Es sollte ein Garten nach den Bedürfnissen der Bewohner und der Mitarbeitenden angelegt werden. Dieser Raum sollte nach den Erkenntnissen des „GreenCare“- Modells im gemeinsamen Alltag einbezogen werden. Durch die Beteiligung der Bewohner und Mitarbeitenden, die fachliche Begleitung des Architekten und des Landschaftbauers sollten die unterschiedlichen Aspekte in der Umsetzung mit einfließen.

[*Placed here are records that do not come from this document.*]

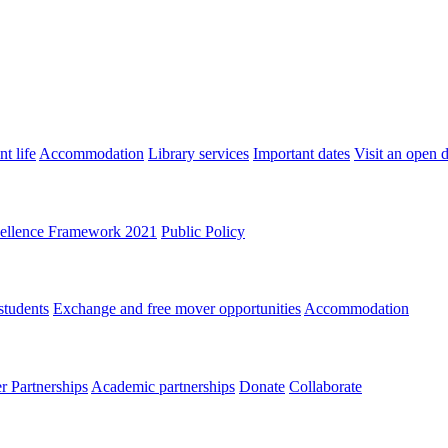
t life
Accommodation
Library services
Important dates
Visit an open 
ellence Framework 2021
Public Policy
students
Exchange and free mover opportunities
Accommodation
 Partnerships
Academic partnerships
Donate
Collaborate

Durch durchdachte pflanzen- und gartenbezogene Aktivitäten und Erlebnisse sollten anschließend die Fachkräfte die positiven Wirkungen der Natur therapeutisch einsetzen können. Die Bewohner sollten von der Grünanlage angeregt werden und sich zur Nutzung angesprochen fühlen.

Die ersten Schritte wurden bereits getan: das Haus wurde umgebaut und die Sicht auf den Garten berücksichtigt, eine Terrasse angelegt, die Konzeption für den neuen Lebensraum und die Beschäftigungstherapie als fundierte Grundlage nach neuesten pflegewissenschaftlichen Erkenntnissen erstellt.

Nun sollte die Grünfläche Stück für Stück mitwachsen und mit den einzelnen Gartenelementen gefüllt und zum Leben erweckt werden!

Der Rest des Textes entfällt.